_Task to carry out:_
With the string "první" as the filter, copy each matching line from the records.

_Material provided:_
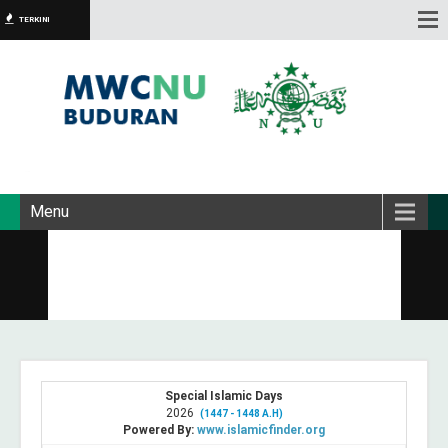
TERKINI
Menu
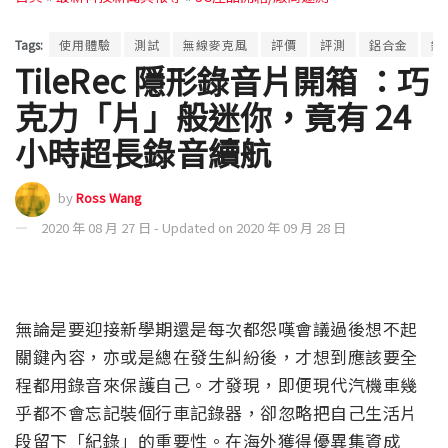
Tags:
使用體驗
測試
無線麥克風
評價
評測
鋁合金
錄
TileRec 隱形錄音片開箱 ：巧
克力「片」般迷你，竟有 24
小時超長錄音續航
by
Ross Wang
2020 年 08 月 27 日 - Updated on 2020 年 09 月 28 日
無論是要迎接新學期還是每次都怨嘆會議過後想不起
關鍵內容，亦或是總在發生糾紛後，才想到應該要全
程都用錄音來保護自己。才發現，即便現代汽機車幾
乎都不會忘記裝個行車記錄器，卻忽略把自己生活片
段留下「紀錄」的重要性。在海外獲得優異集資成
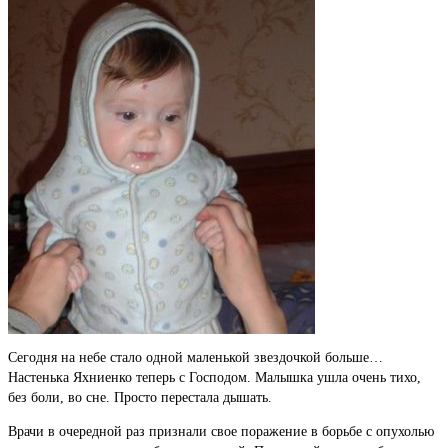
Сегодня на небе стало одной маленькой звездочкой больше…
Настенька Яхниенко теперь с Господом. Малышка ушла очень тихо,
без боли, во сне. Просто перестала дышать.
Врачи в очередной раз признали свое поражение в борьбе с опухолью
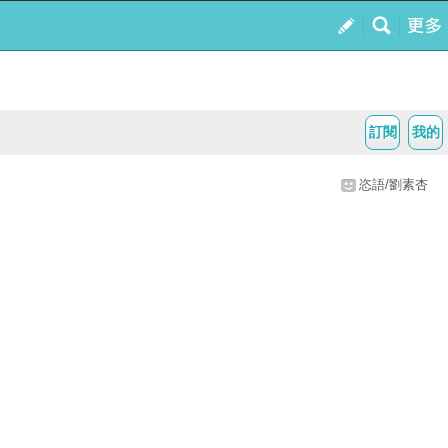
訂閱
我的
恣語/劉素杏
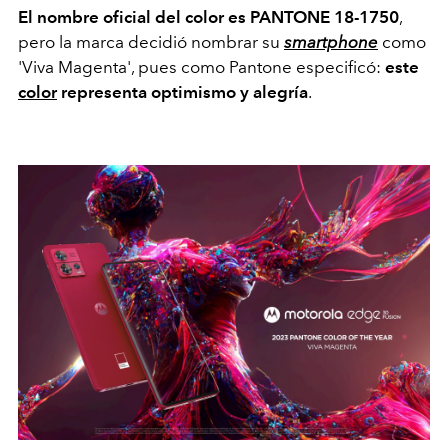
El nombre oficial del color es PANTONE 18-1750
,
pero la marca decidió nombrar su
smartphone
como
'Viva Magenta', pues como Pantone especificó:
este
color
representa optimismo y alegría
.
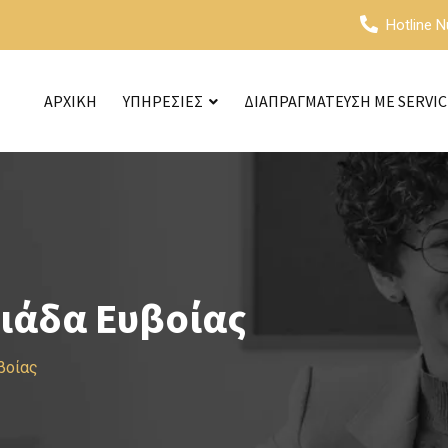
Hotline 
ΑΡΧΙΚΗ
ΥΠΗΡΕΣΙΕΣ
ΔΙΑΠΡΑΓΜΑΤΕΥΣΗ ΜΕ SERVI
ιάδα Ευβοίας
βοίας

---

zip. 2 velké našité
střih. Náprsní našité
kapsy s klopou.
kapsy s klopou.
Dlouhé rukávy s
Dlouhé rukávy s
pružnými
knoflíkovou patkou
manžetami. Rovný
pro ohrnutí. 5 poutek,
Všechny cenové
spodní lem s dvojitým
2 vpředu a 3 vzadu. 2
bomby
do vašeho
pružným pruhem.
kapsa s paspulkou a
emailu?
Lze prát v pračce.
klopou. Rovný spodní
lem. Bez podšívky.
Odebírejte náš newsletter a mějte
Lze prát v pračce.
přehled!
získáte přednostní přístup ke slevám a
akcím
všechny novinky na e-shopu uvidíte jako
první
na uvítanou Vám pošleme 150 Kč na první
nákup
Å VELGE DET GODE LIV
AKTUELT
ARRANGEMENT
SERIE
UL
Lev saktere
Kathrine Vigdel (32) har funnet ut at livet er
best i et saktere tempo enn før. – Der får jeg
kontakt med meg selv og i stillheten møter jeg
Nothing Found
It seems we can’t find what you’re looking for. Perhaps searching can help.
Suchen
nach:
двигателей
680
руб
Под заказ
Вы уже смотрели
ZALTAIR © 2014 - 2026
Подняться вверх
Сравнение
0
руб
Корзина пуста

_Answer area:_
první
na uvítanou Vám pošleme 150 Kč na první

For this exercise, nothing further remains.